We believe that the most important substantive change that should be made is to ensure voting representation by investors and broker-dealers on the respective Operating Committees, thereby ensuring that these stakeholders have visibility into, and a voice in, the operation of these committees. This step is critical to achieve the desired level of transparency and accountability. Representation on a SIP advisory committee, as exists presently, is not an adequate substitute. Experience has shown that advisory committee members are consulted only when and as the voting representatives determine to do so, and the critical negotiations and decisions take place among the voting representatives with actionable responsibility. Further, the fact that SIP advisory committee members are selected solely by voting representatives undercuts their ability to serve as a strong independent voice in affecting the decisions ultimately taken.

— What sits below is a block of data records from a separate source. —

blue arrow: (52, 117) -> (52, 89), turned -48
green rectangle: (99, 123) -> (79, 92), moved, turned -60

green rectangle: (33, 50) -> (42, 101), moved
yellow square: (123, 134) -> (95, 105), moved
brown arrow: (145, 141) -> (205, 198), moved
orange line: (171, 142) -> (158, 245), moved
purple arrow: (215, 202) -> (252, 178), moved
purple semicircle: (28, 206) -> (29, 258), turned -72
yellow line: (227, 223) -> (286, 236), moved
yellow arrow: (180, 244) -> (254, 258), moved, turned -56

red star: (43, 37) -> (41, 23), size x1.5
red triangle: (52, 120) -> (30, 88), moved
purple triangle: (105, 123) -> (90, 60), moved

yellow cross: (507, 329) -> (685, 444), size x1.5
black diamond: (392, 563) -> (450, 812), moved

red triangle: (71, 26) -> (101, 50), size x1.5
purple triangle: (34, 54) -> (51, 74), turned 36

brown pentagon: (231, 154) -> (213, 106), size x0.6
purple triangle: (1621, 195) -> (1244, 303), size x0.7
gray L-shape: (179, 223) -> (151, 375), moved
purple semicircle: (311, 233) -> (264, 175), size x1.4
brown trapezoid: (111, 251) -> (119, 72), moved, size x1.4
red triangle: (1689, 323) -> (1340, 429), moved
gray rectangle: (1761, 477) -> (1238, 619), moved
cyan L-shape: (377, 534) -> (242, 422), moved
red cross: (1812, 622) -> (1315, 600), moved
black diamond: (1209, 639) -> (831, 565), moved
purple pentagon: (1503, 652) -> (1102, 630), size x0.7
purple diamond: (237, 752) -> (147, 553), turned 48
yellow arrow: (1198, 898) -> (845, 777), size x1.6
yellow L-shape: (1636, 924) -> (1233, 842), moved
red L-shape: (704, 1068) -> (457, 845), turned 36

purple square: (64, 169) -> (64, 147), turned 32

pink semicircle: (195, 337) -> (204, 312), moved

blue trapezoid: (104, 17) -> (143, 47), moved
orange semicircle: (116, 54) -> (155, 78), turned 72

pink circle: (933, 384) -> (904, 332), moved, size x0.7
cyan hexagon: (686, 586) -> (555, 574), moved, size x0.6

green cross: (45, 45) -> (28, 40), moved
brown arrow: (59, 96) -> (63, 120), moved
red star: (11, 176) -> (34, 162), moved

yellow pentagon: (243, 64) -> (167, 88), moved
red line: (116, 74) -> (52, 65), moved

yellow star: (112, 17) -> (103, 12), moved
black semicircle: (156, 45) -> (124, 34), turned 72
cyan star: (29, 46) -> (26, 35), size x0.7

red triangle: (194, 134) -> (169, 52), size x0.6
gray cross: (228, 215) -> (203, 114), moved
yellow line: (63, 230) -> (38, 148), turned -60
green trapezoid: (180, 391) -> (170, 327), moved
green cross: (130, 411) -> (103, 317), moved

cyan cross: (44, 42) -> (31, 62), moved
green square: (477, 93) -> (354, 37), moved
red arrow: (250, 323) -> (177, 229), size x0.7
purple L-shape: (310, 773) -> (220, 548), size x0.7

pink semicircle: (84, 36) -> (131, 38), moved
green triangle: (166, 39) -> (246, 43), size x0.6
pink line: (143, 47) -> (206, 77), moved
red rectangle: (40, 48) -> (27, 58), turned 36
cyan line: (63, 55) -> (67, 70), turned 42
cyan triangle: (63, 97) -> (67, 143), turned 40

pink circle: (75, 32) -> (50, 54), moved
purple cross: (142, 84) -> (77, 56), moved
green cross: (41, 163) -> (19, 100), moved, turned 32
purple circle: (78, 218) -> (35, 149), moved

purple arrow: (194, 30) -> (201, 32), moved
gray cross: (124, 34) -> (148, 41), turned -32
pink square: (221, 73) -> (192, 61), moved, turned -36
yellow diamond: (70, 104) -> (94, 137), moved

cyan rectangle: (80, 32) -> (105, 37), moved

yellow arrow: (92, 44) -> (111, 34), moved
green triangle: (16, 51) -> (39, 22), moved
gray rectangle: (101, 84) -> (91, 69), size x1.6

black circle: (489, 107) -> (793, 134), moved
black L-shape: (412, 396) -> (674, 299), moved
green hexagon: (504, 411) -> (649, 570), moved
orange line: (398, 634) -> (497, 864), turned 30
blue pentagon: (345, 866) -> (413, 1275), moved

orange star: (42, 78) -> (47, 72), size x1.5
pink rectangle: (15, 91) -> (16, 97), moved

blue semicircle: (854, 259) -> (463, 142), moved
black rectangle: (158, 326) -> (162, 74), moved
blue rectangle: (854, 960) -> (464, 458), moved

We see no impediment in existing legislation or Commission rules that would prevent the amendment of current NMS plans to accomplish this goal. Section 11A of the Securities Exchange Act of 1934 gives authority to the Commission, by rule or order, "to authorize or require self-regulatory organizations to act jointly with respect to matters as to which they share authority…in planning, developing, operating, or regulating a national market system."7 This language empowers the Commission to set the terms under which NMS plans, including those pertaining to the SIPs, may be approved; it does not preclude the ability of such plans in their governance structures to provide for representation of investors and other stakeholders. Indeed, such representation is wholly consistent with national market system goals, including the "economically efficient execution of securities transactions," "fair competition among brokers and dealers, among exchange markets, and between exchange markets and markets other than exchange markets", and "the availability to brokers, dealers, and investors of information with respect to quotations for and transactions in securities..."8 Similarly, Rule 608 of Regulation NMS authorizes SROs to act jointly in filing or amending NMS plans and provides that the Commission may propose amendments to such plans; it does not prescribe or limit the range of stakeholders that may be represented on the respective governing committees.9 The existing limitation of the governing committees to SROs is particularly inapt in an era in which most of those entities operate as part of for-profit, publicly-traded holding companies, rather than under the industry utility model that prevailed at the time the plans were first approved. If, however, the Commission determines that the proposed change would require legislative action, we would support, and would urge the Commission to support, a targeted legislative change to accomplish this objective.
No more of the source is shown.